■ AIM OF THE TASK
Each line below must be printed exactly as it stands.

■ DATASET EXCERPTS
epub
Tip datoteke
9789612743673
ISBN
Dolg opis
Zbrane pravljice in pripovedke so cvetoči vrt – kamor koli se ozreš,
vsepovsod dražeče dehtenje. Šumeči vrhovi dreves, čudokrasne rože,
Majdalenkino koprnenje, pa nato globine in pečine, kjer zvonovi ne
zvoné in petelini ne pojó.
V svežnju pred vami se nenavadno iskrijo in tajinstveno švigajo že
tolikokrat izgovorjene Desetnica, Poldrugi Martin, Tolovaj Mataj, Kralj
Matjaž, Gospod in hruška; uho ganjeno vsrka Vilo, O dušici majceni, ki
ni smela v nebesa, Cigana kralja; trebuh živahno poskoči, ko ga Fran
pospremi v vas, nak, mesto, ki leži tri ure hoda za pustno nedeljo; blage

■ SOLUTION TO THE EXERCISE
epub
Tip datoteke
9789612743673
ISBN
Dolg opis
Zbrane pravljice in pripovedke so cvetoči vrt – kamor koli se ozreš,
vsepovsod dražeče dehtenje. Šumeči vrhovi dreves, čudokrasne rože,
Majdalenkino koprnenje, pa nato globine in pečine, kjer zvonovi ne
zvoné in petelini ne pojó.
V svežnju pred vami se nenavadno iskrijo in tajinstveno švigajo že
tolikokrat izgovorjene Desetnica, Poldrugi Martin, Tolovaj Mataj, Kralj
Matjaž, Gospod in hruška; uho ganjeno vsrka Vilo, O dušici majceni, ki
ni smela v nebesa, Cigana kralja; trebuh živahno poskoči, ko ga Fran
pospremi v vas, nak, mesto, ki leži tri ure hoda za pustno nedeljo; blage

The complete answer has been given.